Et que serait "cat sick blues" sans ses meurtres sanglants (le plus violent étant sans conteste celui finissant par une tête écrasée par une statue qui n’est pas sans rappeler le meurtre à coup de phallus dans "orange mécanique"). Crâne défoncé à coups de pieds, tranchages de gorges, décapitations, fellation sanguinolente, strangulation... Le tout avec des effets spéciaux de bonne facture qui nous feraient regretter qu’il n’y ait pas plus de morts encore dans le film. Mention spéciale au meurtre d’une prostituée durant lequel Ted monte en haut du frigo pour ensuite sauter tel un chat sur sa victime alors à quatre pattes dans la cuisine ! Une sacrée poilade !

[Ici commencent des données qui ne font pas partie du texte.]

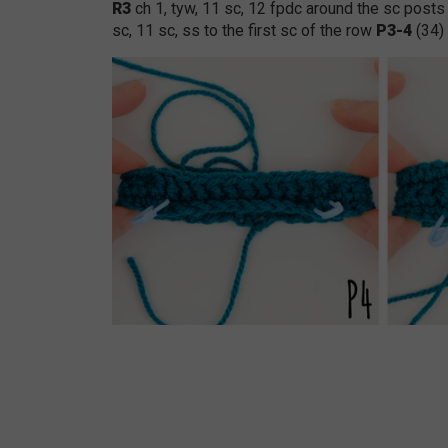
R3
ch 1, tyw, 11 sc, 12 fpdc around the sc posts
sc, 11 sc, ss to the first sc of the row
P3-4
(34)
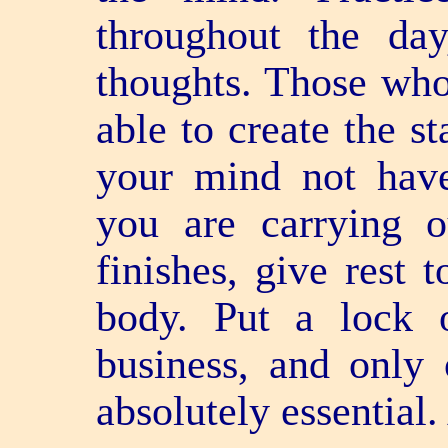
throughout the da
thoughts. Those who 
able to create the s
your mind not have
you are carrying o
finishes, give rest 
body. Put a lock 
business, and only 
absolutely essential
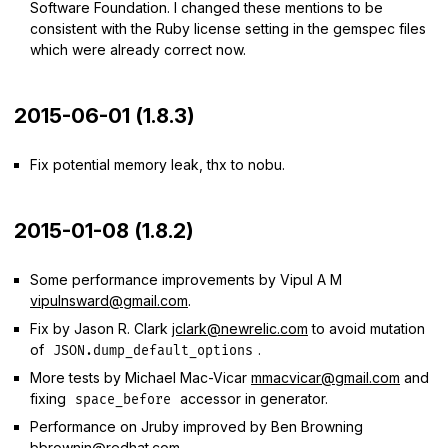
Software Foundation. I changed these mentions to be
consistent with the Ruby license setting in the gemspec files
which were already correct now.
2015-06-01 (1.8.3)
Fix potential memory leak, thx to nobu.
2015-01-08 (1.8.2)
Some performance improvements by Vipul A M
vipulnsward@gmail.com
.
Fix by Jason R. Clark
jclark@newrelic.com
to avoid mutation
of
.
JSON.dump_default_options
More tests by Michael Mac-Vicar
mmacvicar@gmail.com
and
fixing
accessor in generator.
space_before
Performance on Jruby improved by Ben Browning
bbrownin@redhat.com
.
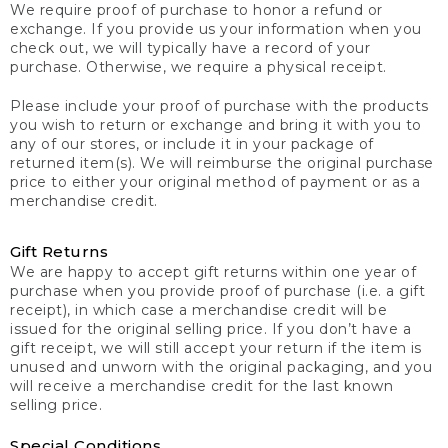
We require proof of purchase to honor a refund or
exchange. If you provide us your information when you
check out, we will typically have a record of your
purchase. Otherwise, we require a physical receipt.
Please include your proof of purchase with the products
you wish to return or exchange and bring it with you to
any of our stores, or include it in your package of
returned item(s). We will reimburse the original purchase
price to either your original method of payment or as a
merchandise credit.
Gift Returns
We are happy to accept gift returns within one year of
purchase when you provide proof of purchase (i.e. a gift
receipt), in which case a merchandise credit will be
issued for the original selling price. If you don’t have a
gift receipt, we will still accept your return if the item is
unused and unworn with the original packaging, and you
will receive a merchandise credit for the last known
selling price.
Special Conditions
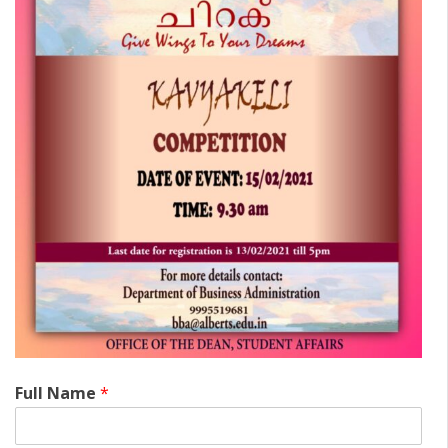
Full Name
*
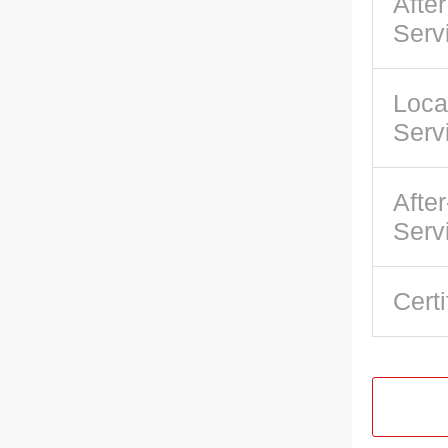
Afte
Serv
Loca
Serv
After
Serv
Certi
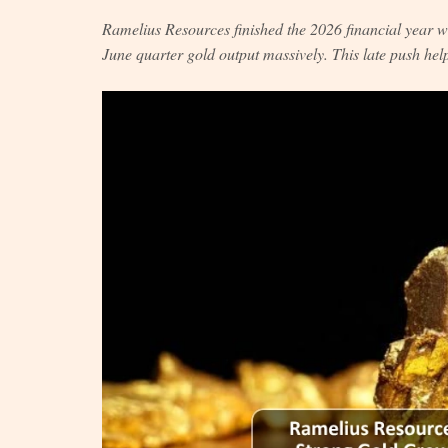
Ramelius Resources finished the 2026 financial year
June quarter gold output massively. This late push help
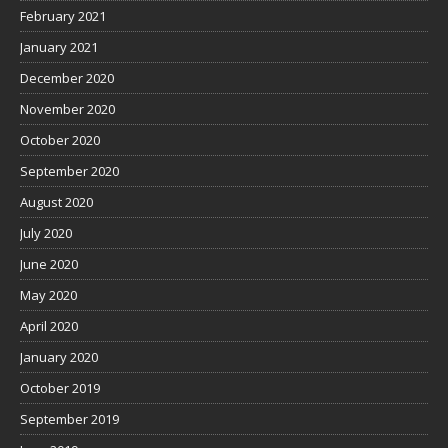
February 2021
January 2021
December 2020
November 2020
October 2020
September 2020
August 2020
July 2020
June 2020
May 2020
April 2020
January 2020
October 2019
September 2019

Au final, ce "cat sick blues" est une bonne surprise dans le milieu des serial killers au cinéma. Un véritable ovni en provenance d’Australie qui nous montre que nous pouvons encore trouver des idées originales, plus ou moins loufoques, pour donner naissance à des œuvres bien barjes et hautement recommandables.

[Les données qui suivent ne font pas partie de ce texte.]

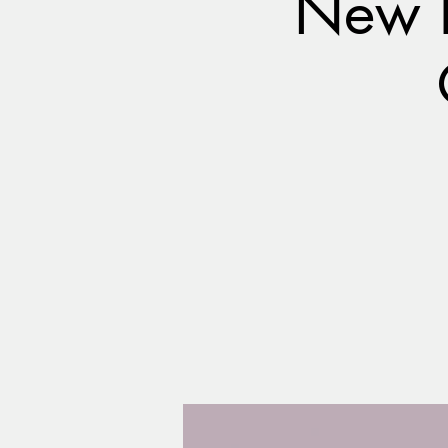
New B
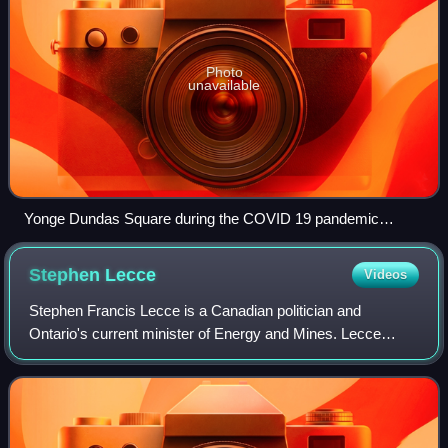
Photo
unavailable
Yonge Dundas Square during the COVID 19 pandemic
20200320
Stephen
Lecce
Videos
Stephen Francis Lecce is a Canadian politician and
Ontario's current minister of Energy and Mines. Lecce
served as the Ontario Minister of Education from 2019 to
2024. A member of the Progressive Cons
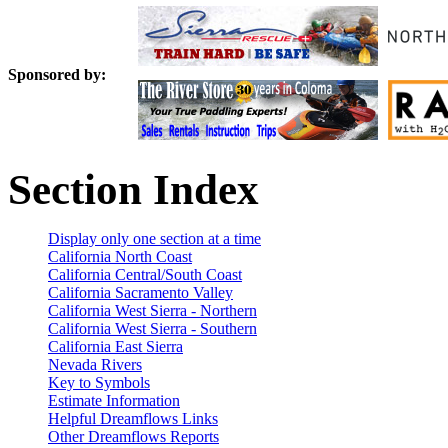
Sponsored by:
Section Index
Display only one section at a time
California North Coast
California Central/South Coast
California Sacramento Valley
California West Sierra - Northern
California West Sierra - Southern
California East Sierra
Nevada Rivers
Key to Symbols
Estimate Information
Helpful Dreamflows Links
Other Dreamflows Reports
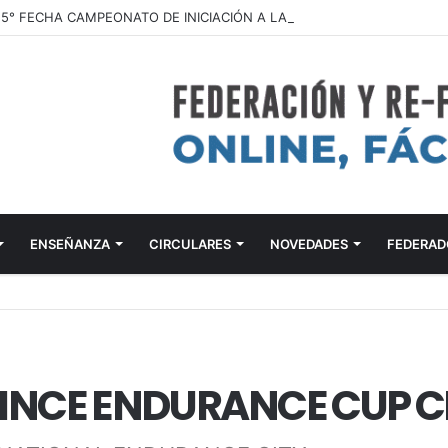
ENSEÑANZA
CIRCULARES
NOVEDADES
FEDERAD
NCE ENDURANCE CUP CE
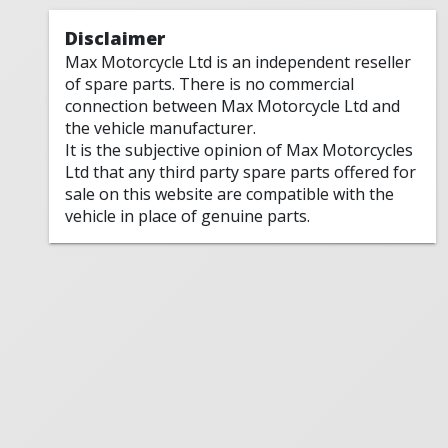
Disclaimer
Max Motorcycle Ltd is an independent reseller
of spare parts. There is no commercial
connection between Max Motorcycle Ltd and
the vehicle manufacturer.
It is the subjective opinion of Max Motorcycles
Ltd that any third party spare parts offered for
sale on this website are compatible with the
vehicle in place of genuine parts.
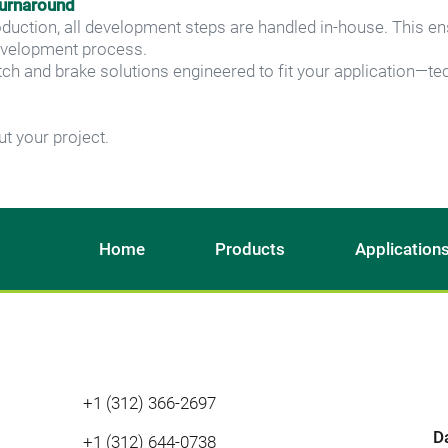
turnaround
oduction, all development steps are handled in-house. This ens
evelopment process.
ch and brake solutions engineered to fit your application—tec
t your project.
Home
Products
Application
+1 (312) 366-2697
D
+1 (312) 644-0738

Alors oui, le casting fait parfois amateur et nous notons quelques lenteurs dans le scénario mais l’ensemble se laisse finalement très bien regarder et nous y prenons même beaucoup de plaisir à divers moments, entre humour, déviance et horreur pure.
Un plaisir que je n’avais pas pris devant un film à la « what the fuck ?! » depuis le très sympathique "the greasy strangler" ! MIIIAAAAAAOOOOOOUUUUUUUUU !!!!!!!!!!!!!!!!!!